Work task: If a line of the material holds the string "לייצור", please copy it.

── Extracted material

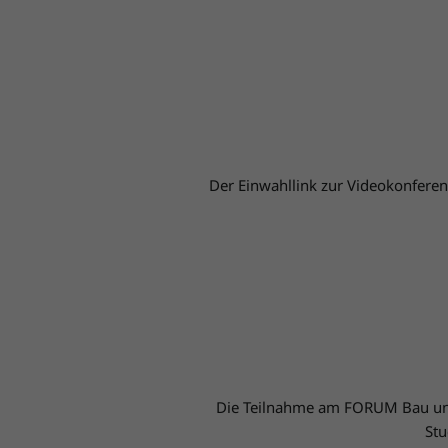
Der Einwahllink zur Videokonferen
Die Teilnahme am FORUM Bau und I
Stu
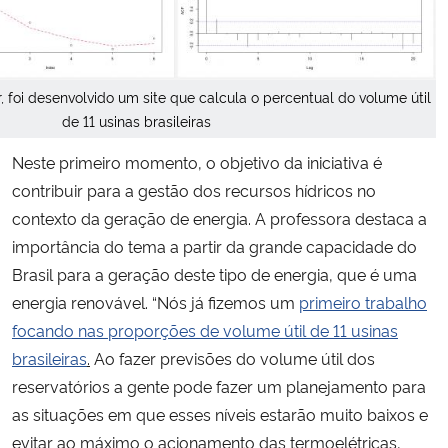
, foi desenvolvido um site que calcula o percentual do volume útil
de 11 usinas brasileiras
Neste primeiro momento, o objetivo da iniciativa é
contribuir para a gestão dos recursos hídricos no
contexto da geração de energia. A professora destaca a
importância do tema a partir da grande capacidade do
Brasil para a geração deste tipo de energia, que é uma
energia renovável. “Nós já fizemos um
primeiro trabalho
focando nas proporções de volume útil de 11 usinas
brasileiras
.
Ao fazer previsões do volume útil dos
reservatórios a gente pode fazer um planejamento para
as situações em que esses níveis estarão muito baixos e
evitar ao máximo o acionamento das termoelétricas,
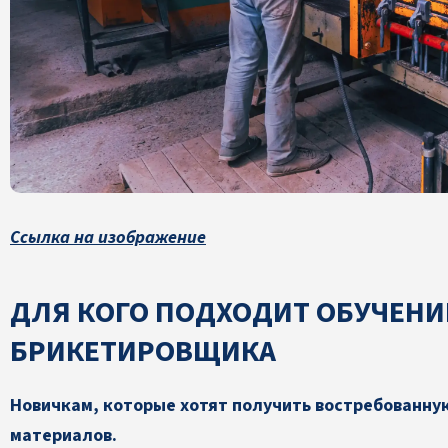
Ссылка на изображение
ДЛЯ КОГО ПОДХОДИТ ОБУЧЕНИ
БРИКЕТИРОВЩИКА
Новичкам, которые хотят получить востребованну
материалов.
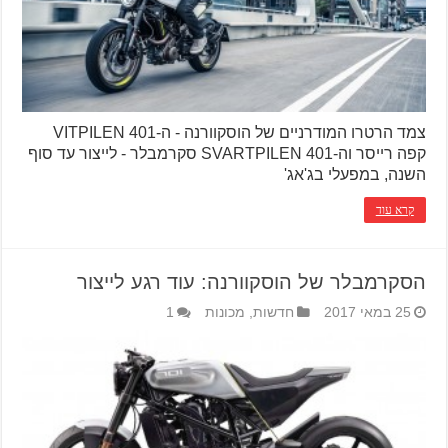
צמד הרטרו המודרניים של הוסקוורנה - ה-VITPILEN 401
קפה רייסר וה-SVARTPILEN 401 סקרמבלר - לייצור עד סוף
השנה, במפעלי בג'אג'
קרא עוד
הסקרמבלר של הוסקוורנה: עוד רגע לייצור
25 במאי 2017
חדשות
,
מכונות
1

────

Finished task:
קפה רייסר וה-SVARTPILEN 401 סקרמבלר - לייצור עד סוף
הסקרמבלר של הוסקוורנה: עוד רגע לייצור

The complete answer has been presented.